It would appear we have the first images of the cooler to be used on AMD’s upcoming R9 300 series GPU’s. The cooler is manufactured by AseTek, who are growing in the field of liquid and hybrid cooling for GPU’s. If the cooler looks familiar, that’s because it looks quite similar to the R9 295X2 cooler designs that have been leaked (made by AseTek too).

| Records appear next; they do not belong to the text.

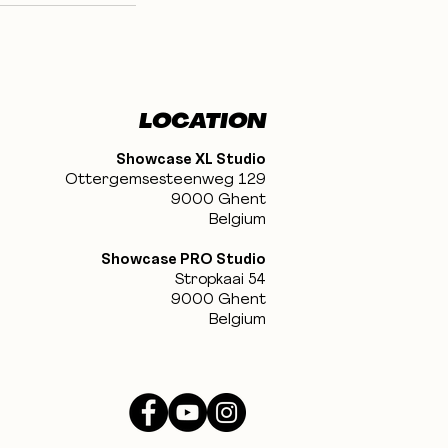
LOCATION
Showcase XL Studio
Ottergemsesteenweg 129
9000 Ghent
Belgium
Showcase PRO Studio
Stropkaai 54
9000 Ghent
Belgium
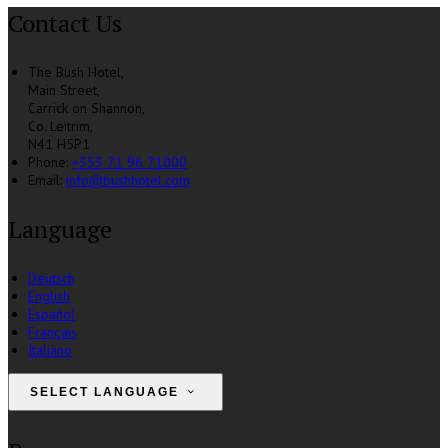
Contact Us
The Bush Hotel,
Main Street,
Carrick on Shannon,
Co. Leitrim,
N41 H5P1
Phone:
+353 71 96 71000
Email:
info@bushhotel.com
Language
Deutsch
English
Español
Français
Italiano
SELECT LANGUAGE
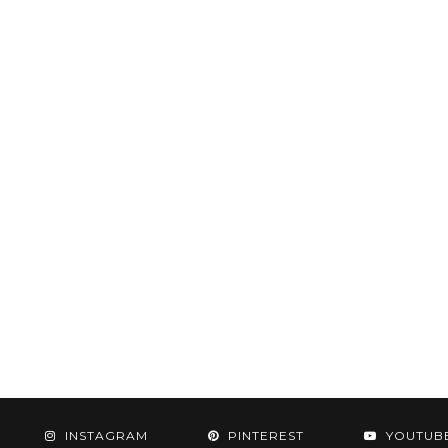
INSTAGRAM
PINTEREST
YOUTUB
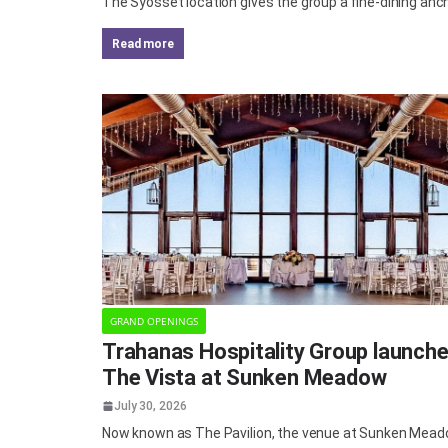
The Syosset location gives the group a fine-dining an
read more
GRAND OPENINGS
Trahanas Hospitality Group launch
The Vista at Sunken Meadow
July 30, 2026
Now known as The Pavilion, the venue at Sunken Mea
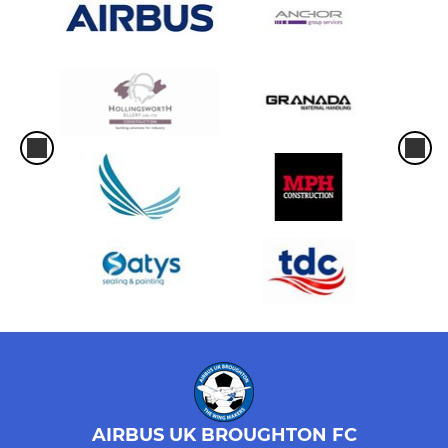
AIRBUS UK BROUGHTON FC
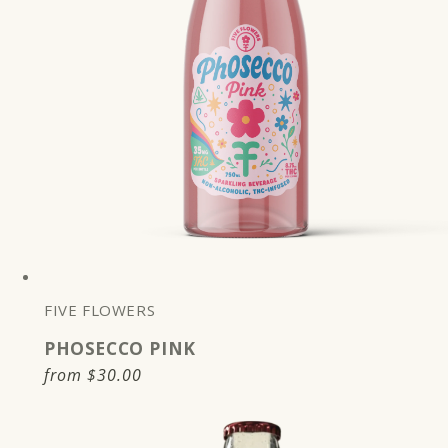
FIVE FLOWERS
PHOSECCO PINK
Regular
from
$30.00
price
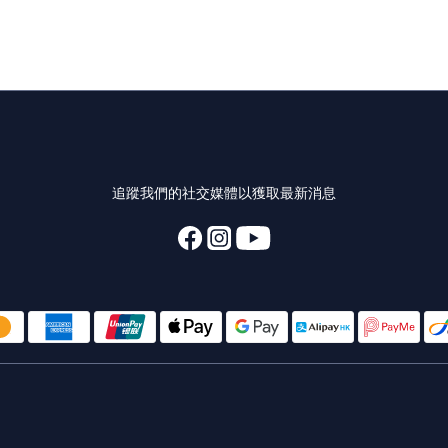
追蹤我們的社交媒體以獲取最新消息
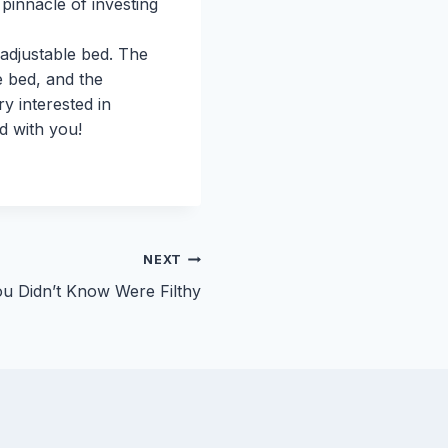
 pinnacle of investing
adjustable bed. The
e bed, and the
y interested in
ed with you!
NEXT
ou Didn’t Know Were Filthy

If careful attention is paid, you’ll spot the location for the liquid loop – a sure sign that AMD’s next GPU will indeed feature liquid cooling – most likely a Hybrid cooling design. If one connects the dots of this supposed leak, it coincides rather nicely with a press statement AseTek made mid last month:
“Thursday, August 14, 2014 — Asetek® today announced that it has secured a design win with an undisclosed OEM customer for a graphics liquid cooling product,” begins the press release. If these rumors are true, the OEM customer would of course be AMD. “The ambitious project is forecasted by the customer to result in 2 – 4 million dollars of revenue. Shipping is scheduled to begin in the first half of 2015. The design win continues Asetek’s success in the growing graphics liquid cooling market.”
The usage of Hybrid coolers could be a good thing – perhaps solving the major criticism with the early reference Radeon R9 290x – noise and heat. The card produced so much heat the reference fan had trouble cooling it at default fan curves, which meant the GPU would often reach the thermal limit. A more aggressive fan profile certainly solved it easily enough, but then you were on the receiving end of increased noise as a direct result. Here’s hoping we’ll have the best of both worlds with this new design.
The R9 390X has no leaked specs – and I’ll not go on record and start speculation – but one can only assume AMD will want to be fairly competitive with Maxwell in price and performance. From what we’re seeing (with rumor and early ‘leaks’) the Maxwell architecture is faster than Kepler, but isn’t a revolution. That is the 980 will be faster than the 780, but won’t leave it standing.
Hopefully AMD can produce a great competitive product to keep both companies pricing low and competitive.
There’s a slide that was released way back in July by Synapse. This slide shows the R9 390X could well be 500 sq.mm, and run at a potential 1GHZ plus. It would appear that Fiji will indeed be a 28nm process, but I suppose it’s possible it could receive a die shrink, similar to what Nvidia want to do with Maxwell.